“I say to you, love your enemies; do good to them that hate you, and pray for them that persecute and calumniate you: that you may be the children of your Father who is in heaven, who maketh his sun to rise on the good and the bad, and raineth upon the just and the unjust.”[68]
We may imagine the perplexity of an Indian peasant who has picked up in a torrent’s bed a white pellucid pebble, rough and dull outside, but where chipped emitting sparks of light; unable to decide whether he have become possessed of a splendid diamond, or of a worthless stone, a thing to be placed on a royal crown, or trodden under a beggar’s feet. Shall he put an end to his embarrassment by at once flinging it away, or shall he take it to a lapidary, ask its value, and perhaps be laughed at to his face? Such were the alternating feelings of Fabiola on her way home. “Whose can these sentences be? No Greek or Roman philosopher’s. They are either very false or very true, either sublime morality or base degradation. Does any one practise this doctrine, or is it a splendid paradox? I will trouble myself no more on the subject. Or rather I will ask Syra about it; it sounds very like one of her beautiful, but impracticable, theories. No; it is better not. She overpowers me by her sublime views, so impossible for me, though they seem easy to her. My mind wants rest.

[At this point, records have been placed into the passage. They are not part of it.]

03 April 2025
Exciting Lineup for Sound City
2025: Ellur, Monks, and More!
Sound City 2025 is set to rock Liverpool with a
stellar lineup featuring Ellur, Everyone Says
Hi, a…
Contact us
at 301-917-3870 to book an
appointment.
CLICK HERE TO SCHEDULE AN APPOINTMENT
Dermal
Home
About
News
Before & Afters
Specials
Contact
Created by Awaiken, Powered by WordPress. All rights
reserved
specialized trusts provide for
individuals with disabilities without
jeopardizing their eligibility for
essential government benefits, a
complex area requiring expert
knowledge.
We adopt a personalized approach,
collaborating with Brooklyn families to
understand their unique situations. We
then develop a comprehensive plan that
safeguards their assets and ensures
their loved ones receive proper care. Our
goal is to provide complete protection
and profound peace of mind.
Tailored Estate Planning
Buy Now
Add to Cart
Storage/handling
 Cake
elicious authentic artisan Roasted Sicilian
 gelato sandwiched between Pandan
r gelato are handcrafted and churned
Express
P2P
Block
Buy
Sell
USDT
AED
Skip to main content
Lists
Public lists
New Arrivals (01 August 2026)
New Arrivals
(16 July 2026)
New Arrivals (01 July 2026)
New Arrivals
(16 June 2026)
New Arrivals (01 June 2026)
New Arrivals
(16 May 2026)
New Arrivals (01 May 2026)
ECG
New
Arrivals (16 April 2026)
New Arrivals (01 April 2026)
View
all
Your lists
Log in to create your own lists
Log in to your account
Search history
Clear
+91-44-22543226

The shortest way is to get rid of the cause of my perplexity, and forget such harassing words. So here it goes to the winds, or to puzzle some one else, who may find it on the road-side. Ho! Phormio, stop the chariot, and pick up that piece of parchment which I have dropped.”

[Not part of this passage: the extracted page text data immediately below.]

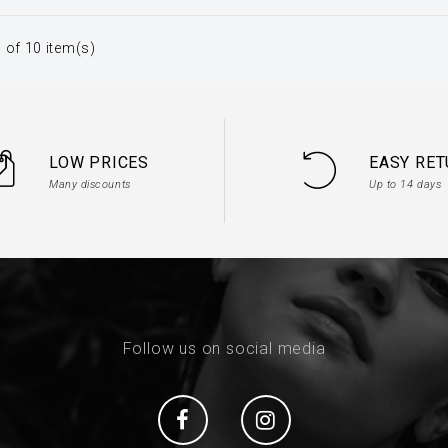
 of 10 item(s)
LOW PRICES
EASY RE
Many discounts
Up to 14 days
Follow us on social media
Social
Social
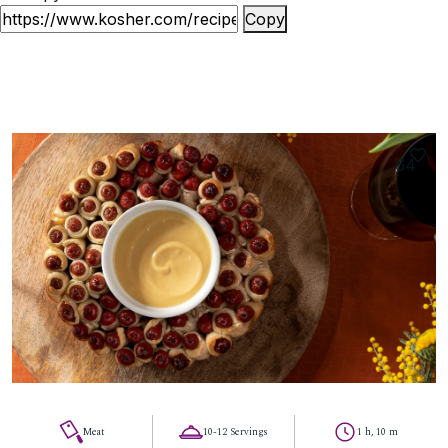
Copy
64
Meat
10-12 Servings
1 h, 10 m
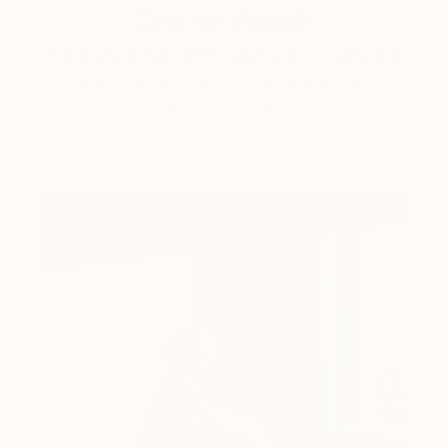
One to Watch
Storytelling with Dimeji Onafuwa
The portraiture of North Carolina-based artist
Dimeji Onafuwa pulls figures out …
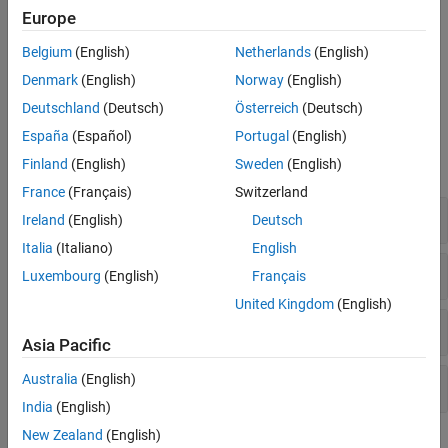
Europe
I-F control provides good control over torque during motor
startup. Unlike open-loop control, I-F control starts the motor
Belgium
(English)
Netherlands
(English)
without any current overshoot as well as provides smooth I-F
Denmark
(English)
Norway
(English)
control to closed-loop control transition.
Deutschland
(Deutsch)
Österreich
(Deutsch)
Blocks
España
(Español)
Portugal
(English)
Finland
(English)
Sweden
(English)
expand all
France
(Français)
Switzerland
Controls
Ireland
(English)
Deutsch
Italia
(Italiano)
English
Protection and Diagnostics
Luxembourg
(English)
Français
United Kingdom
(English)
Sensor Decoders
Asia Pacific
Australia
(English)
Sensorless Estimators
India
(English)
New Zealand
(English)
Featured Examples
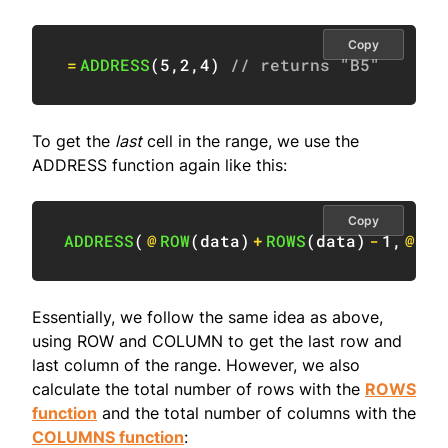
Copy
=
ADDRESS
(
5
,
2
,
4
)
// returns "B5"
To get the
last
cell in the range, we use the
ADDRESS function again like this:
Copy
ADDRESS
(
@
ROW
(
data
)
+
ROWS
(
data
)
-
1
,
@
COL
Essentially, we follow the same idea as above,
using ROW and COLUMN to get the last row and
last column of the range. However, we also
calculate the total number of rows with the
ROWS
function
and the total number of columns with the
COLUMNS function
:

The outrider obeyed, though he had thought the sheet deliberately flung out. It was replaced in Fabiola’s bosom: it was like a seal upon her heart, for that heart was calm and silent till she reached home.
Christ in the midst of His Apostles, from a painting in the Catacombs.
CHAPTER XVIII.
TEMPTATION.
At length all was ready; the last farewell was spoken, the last good wish expressed; and Torquatus, mounted on his mule, with his guide at its bridle, proceeded slowly along the straight avenue which led to the gate. Long after every one else had re-entered the house, Chromatius was standing at the door, looking wistfully, with a moist eye, after him. It was just such a look as the Prodigal’s father kept fixed on his departing son.
As the villa was not on the high road, this modest quadrupedal conveyance had been hired to take him across the country to Fundi (now Fondi), as the nearest point where he could reach it. There he was to find what means he could for prosecuting his journey. Fabiola’s purse, however, had set him very much at ease on that score.